This piece was supposed to be ready Father’s Day weekend.  I was simply incapable of dealing with the emotional content at that point.  It was also supposed to be ready three days ago but I was involved in a six-day production that I did not know would involve exclusively 19+ hour days.  Both of these things ended up working to my advantage because they provided me with more perspective for the topic I’m tackling.  I want to talk about my dad.

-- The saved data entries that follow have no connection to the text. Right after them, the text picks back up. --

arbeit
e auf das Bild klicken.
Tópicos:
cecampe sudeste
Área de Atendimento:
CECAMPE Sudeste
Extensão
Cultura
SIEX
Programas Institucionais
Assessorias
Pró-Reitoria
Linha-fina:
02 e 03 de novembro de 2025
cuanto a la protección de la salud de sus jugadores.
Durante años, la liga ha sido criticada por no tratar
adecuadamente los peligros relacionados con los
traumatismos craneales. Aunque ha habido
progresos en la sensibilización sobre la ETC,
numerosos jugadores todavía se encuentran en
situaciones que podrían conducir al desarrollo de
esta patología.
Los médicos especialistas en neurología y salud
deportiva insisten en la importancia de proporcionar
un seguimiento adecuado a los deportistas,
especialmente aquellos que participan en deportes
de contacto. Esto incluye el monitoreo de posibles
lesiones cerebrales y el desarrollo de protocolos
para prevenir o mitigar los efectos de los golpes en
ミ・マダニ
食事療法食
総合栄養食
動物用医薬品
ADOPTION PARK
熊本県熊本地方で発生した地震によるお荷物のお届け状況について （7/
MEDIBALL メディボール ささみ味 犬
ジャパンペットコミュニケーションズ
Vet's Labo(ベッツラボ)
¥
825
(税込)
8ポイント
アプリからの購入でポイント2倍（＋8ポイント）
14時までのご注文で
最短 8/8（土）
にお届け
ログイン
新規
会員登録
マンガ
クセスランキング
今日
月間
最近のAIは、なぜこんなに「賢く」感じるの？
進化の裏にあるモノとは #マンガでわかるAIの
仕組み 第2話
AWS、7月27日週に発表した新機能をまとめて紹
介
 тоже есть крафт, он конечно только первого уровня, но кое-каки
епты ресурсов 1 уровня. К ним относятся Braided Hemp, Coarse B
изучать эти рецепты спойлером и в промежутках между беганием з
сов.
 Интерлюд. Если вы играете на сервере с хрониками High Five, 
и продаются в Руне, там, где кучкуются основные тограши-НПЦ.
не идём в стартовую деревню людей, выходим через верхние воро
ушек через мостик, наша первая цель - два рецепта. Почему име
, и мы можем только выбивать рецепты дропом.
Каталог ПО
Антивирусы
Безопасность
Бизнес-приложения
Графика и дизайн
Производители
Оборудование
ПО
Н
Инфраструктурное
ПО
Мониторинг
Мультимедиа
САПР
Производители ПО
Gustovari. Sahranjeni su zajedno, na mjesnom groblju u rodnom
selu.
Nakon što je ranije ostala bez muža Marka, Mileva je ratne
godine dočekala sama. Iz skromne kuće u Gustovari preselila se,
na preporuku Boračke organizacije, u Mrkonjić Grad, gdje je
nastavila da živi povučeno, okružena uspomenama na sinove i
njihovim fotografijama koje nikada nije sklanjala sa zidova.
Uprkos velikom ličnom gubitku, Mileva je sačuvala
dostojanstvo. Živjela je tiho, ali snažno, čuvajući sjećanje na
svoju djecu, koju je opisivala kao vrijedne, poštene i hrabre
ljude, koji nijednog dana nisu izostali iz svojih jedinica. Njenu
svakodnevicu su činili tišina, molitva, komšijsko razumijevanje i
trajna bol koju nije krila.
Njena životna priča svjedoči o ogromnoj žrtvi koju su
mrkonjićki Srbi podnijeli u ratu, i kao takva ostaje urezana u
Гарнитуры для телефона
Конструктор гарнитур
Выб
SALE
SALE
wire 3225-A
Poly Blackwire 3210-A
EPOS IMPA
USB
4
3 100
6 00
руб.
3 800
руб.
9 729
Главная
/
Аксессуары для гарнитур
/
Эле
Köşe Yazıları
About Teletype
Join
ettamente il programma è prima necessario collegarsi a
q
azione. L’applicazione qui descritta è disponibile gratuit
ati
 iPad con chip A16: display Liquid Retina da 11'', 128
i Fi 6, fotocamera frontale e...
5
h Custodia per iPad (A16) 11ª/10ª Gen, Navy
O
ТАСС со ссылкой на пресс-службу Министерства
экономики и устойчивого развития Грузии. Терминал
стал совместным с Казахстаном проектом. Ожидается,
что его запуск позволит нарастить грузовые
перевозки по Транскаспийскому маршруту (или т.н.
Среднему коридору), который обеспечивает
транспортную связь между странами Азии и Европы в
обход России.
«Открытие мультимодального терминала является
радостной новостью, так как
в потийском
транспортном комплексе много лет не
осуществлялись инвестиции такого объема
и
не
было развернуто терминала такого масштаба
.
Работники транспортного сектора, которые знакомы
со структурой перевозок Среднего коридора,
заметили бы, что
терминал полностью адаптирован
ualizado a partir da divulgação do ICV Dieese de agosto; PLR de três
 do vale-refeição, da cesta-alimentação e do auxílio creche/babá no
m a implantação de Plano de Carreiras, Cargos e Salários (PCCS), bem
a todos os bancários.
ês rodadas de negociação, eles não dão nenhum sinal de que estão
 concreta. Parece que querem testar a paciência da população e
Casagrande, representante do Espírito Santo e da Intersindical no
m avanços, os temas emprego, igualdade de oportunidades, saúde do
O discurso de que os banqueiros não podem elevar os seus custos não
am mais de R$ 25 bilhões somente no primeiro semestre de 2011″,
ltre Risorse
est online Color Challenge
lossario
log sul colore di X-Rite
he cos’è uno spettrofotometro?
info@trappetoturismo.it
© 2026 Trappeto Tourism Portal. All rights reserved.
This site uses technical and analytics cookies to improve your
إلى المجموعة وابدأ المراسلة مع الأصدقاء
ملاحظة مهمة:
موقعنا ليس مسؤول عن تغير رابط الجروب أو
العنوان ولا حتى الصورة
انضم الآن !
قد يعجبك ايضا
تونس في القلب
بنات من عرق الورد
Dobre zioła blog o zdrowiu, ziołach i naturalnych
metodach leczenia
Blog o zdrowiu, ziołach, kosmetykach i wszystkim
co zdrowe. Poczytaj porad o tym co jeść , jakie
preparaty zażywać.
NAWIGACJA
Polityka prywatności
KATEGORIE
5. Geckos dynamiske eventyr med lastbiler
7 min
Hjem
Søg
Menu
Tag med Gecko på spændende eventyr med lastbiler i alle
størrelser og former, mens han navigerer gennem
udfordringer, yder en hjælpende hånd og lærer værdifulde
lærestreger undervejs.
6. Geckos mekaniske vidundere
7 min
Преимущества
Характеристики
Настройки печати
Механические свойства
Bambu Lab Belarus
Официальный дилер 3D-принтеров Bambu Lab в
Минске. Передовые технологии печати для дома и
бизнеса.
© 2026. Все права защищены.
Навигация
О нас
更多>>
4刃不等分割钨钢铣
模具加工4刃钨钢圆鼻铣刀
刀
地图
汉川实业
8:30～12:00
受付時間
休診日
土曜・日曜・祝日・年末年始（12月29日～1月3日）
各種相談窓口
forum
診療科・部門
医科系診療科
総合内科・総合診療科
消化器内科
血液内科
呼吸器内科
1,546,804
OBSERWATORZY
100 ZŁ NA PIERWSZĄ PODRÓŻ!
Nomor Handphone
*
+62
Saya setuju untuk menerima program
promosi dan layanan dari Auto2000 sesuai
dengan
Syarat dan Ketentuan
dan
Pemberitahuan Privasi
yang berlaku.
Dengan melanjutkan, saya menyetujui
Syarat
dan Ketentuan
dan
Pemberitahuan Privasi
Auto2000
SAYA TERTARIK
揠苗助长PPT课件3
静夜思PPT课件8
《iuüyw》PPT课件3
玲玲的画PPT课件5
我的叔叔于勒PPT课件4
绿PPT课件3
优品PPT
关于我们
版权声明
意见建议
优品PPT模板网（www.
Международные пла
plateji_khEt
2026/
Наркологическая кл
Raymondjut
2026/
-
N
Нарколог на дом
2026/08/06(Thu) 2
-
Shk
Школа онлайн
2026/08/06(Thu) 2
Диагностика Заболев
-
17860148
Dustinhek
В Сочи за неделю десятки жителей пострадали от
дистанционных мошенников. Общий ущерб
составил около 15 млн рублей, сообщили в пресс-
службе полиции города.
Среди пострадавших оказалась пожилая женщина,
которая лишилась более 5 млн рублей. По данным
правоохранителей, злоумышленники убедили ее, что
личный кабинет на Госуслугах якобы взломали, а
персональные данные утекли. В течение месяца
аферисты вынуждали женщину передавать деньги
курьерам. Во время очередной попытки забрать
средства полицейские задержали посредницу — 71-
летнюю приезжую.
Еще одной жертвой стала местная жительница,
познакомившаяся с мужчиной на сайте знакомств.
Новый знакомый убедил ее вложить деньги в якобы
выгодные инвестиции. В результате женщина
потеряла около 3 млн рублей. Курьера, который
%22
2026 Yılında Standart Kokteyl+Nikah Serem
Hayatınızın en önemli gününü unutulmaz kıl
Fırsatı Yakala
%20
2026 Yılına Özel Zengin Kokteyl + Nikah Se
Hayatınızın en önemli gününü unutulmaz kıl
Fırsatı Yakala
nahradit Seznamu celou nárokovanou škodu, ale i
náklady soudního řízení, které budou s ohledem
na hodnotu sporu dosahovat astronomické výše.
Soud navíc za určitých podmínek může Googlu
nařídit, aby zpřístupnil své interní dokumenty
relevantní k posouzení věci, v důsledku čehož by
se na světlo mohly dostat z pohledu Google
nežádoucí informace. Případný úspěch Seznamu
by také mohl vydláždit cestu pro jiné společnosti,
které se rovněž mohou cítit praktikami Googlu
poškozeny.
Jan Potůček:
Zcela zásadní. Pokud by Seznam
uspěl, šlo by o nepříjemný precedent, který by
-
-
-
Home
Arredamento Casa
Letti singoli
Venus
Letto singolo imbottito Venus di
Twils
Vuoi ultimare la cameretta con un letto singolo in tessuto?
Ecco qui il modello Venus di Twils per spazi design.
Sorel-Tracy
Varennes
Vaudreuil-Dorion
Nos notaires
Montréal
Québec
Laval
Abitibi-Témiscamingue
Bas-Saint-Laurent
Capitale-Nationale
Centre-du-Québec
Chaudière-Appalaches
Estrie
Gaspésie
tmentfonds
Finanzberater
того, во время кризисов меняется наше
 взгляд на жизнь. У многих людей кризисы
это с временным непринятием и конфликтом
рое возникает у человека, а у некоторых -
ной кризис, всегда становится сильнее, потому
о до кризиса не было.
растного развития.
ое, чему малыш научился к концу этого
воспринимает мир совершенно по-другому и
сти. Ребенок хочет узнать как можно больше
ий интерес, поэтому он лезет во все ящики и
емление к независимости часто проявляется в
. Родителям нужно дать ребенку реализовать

If you regularly read this site (or ComicMix or even The Beat) you probably are aware that my father died just over two months ago.  I didn’t write anything that week.  That was primarily because I was so stunned and so hurt that I didn’t feel like I could properly do the subject any amount of justice.  Then there was the overwhelming amount of touching words written in the immediate aftermath by all sorts of wonderful people.  I didn’t want to diminish their wonderful words by covering them with the immediate primacy that being the son would give me.  This is the most diplomatic way I could come up with of saying that I was afraid of being buried by my esteemed colleagues here.

It was the day after Father’s Day that crystallized my perspective.  As I mentioned a little while ago I am in the process of moving.  Past the struggle of finding an apartment I finally signed a lease this month.  Then they found a gas leak in my apartment.  I was stunned and my first instinct was that I needed to call my dad.  That’s when I got what I could talk about that no one else could.  You can read what an amazing friend he was, what an exemplary husband, how smart he was, and how funny.  No one else can tell you what it was like to be raised by him.  To have somewhere around half of my entire worldview to be shaped by a guy like dad.  It was completely amazing and I’d like to talk a little more about it right now.

I think the quality that most defined my relationship with my father was how interested he would be in me being interested in something.  He was a gifted researcher and a conversation on even the most mundane topic would often be followed up with a series of links in my email following up.  When I saw The Maltese Falcon and Casablanca in short order and remarked about how much I enjoyed Peter Lorre I had a DVD of M in my mailbox by the end of the week.  When I moved to LA, he started reading the Los Angeles Times and LA Weekly and was constantly sending me links about fun things happening around town or profiles on local personalities I was interested in.  You’re reading that right, my father was more connected to the city I live in than I was.

He was always there to solve problems for me.  If I needed to know how long to cook a casserole or how to clean a specific article of clothing or what to do if questioned by the FBI he was the one to talk to.  The last one never actually came up for me but I remember the answer to this day (take a card and say, “my lawyer will call you back”).  That’s why I was taken aback by not being able to ask him about my gas leak.  Even though the immediate answer there was pretty obvious (call the landlord) I missed him telling me what to look out for and where all the scams would come in.  Not because I was worried that I was naïve or that I couldn’t deal with a situation like that on my own, he prepared me very well, but it was so comforting to hear stuff like that from him.  I miss that every day.  I miss my dad.